With just the datasets it is hard to get to the exact probility numbers that are used in the simulation. These numbers can be found below.

Birth probability

We take the probability, given the age of a female* person in years, that this person will bear a living child in one year time. Interpolated with Gaussian Bell curve fit (e.g. using https://mycurvefit.com/) This results in the following data points:

age	Probability
12.5	0.00020557
22.5	0.00858504
27.5	0.03612038
32.5	0.05931208
37.5	0.03316359
42.5	0.00722938
60	0.00219446

Resulting parameters: mean = 32.29439, standard deviation = 4.904455, factor ‘a’ = 0.05897603

Here ‘female’ denotes someone who is, when having a child, indicated as ‘mother’ by the CBS

Death probability

The probability of death is based on this dataset: https://opendata.cbs.nl/statline/#/CBS/nl/dataset/37360ned/table?fromstatweb We take the 2022 data and use the average of male and female subjects. Then, since people in general do not reach a higher age than 120 years (https://en.wikipedia.org/wiki/List_of_the_verified_oldest_people), we add an extra data point of a probability of death of 1 at 120 years.

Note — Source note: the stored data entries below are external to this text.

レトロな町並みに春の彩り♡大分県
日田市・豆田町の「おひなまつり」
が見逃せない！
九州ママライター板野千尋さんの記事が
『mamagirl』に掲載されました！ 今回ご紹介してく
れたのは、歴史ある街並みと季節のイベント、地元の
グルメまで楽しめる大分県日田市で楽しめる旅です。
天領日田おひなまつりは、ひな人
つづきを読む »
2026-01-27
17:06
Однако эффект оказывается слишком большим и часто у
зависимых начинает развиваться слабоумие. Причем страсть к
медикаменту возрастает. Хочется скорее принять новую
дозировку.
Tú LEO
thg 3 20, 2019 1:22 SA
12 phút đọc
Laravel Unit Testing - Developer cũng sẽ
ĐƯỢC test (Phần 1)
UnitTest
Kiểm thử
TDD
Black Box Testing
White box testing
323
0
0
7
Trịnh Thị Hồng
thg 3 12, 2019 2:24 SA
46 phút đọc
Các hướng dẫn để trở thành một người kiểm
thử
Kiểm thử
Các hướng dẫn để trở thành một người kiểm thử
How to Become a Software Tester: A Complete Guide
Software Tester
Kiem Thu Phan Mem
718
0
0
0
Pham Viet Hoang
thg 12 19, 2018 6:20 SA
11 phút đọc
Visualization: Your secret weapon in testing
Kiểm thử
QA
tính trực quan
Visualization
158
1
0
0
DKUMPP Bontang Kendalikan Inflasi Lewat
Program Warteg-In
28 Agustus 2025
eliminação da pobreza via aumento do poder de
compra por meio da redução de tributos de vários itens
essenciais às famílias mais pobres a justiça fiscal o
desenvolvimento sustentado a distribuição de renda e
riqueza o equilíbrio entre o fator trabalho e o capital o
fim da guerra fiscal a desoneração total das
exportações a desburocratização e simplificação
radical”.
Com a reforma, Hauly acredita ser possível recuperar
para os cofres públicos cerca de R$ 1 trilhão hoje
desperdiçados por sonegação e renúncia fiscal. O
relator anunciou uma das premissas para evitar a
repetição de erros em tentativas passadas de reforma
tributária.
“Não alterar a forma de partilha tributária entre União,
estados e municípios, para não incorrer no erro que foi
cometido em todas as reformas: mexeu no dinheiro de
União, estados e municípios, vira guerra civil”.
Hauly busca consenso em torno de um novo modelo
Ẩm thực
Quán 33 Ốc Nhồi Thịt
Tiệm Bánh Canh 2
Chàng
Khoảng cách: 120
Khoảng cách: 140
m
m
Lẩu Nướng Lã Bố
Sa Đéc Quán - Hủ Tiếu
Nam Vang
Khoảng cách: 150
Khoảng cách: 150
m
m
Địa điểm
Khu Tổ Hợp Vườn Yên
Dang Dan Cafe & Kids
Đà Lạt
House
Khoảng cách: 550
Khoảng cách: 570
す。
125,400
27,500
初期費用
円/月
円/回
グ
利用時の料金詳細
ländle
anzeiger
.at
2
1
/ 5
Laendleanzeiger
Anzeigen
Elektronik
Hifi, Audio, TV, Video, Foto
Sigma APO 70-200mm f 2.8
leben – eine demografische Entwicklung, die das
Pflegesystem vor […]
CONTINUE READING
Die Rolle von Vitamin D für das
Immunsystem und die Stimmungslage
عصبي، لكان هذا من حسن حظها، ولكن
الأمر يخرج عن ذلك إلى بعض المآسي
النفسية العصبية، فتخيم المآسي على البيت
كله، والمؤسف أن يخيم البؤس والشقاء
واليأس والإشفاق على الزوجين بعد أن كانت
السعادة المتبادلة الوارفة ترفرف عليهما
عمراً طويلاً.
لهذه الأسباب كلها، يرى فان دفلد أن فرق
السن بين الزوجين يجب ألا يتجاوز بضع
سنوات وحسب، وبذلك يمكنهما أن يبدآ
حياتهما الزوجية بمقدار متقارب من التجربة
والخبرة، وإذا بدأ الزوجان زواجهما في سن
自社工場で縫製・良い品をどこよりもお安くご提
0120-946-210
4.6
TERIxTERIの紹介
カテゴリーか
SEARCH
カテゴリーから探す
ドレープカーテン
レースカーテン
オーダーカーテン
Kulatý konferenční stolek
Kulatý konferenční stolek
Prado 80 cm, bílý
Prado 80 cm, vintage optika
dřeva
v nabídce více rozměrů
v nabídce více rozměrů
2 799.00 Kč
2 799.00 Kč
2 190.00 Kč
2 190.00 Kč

This results in the following data points for the probability of death within a year, given the person’s age in years:

Age	Probability
0	0.00445
21	0.00032
61	0.005845
81	0.048975
120	1

With curve fitting (e.g. using a tool like https://mycurvefit.com/), assuming a power curve, we obtain the following equation: y = 1.119401e-16 * x^7.671776

Note: The current probability does not compensate for COVID-19 deaths, see https://www.cbs.nl/nl-nl/nieuws/2024/06/sterfte-in-2023-afgenomen for some details Note: An alternative would be to define a random life span per agent at birth and at each step to check whether or not the life span is reached. However, little information seems to be available about the life span standard deviation, except that is was ‘approximately 1 year’ around 2008

Running the project

The project can be run by following the guide in the CONTRIBUTING.md file.

Developer documentation

If you would like to contribute to this project, consult the CONTRIBUTING.md file.

Deployment

The project can be deployed by using the deployment files in the deploy folder. The current deployment is setup to create a k8s cluster using kustomize. The kustomize setup, to create a sandbox environment, can be found in sandbox/kustomization.yaml

License

Licensed under the EUPLv1.2

You can find more information about the license here.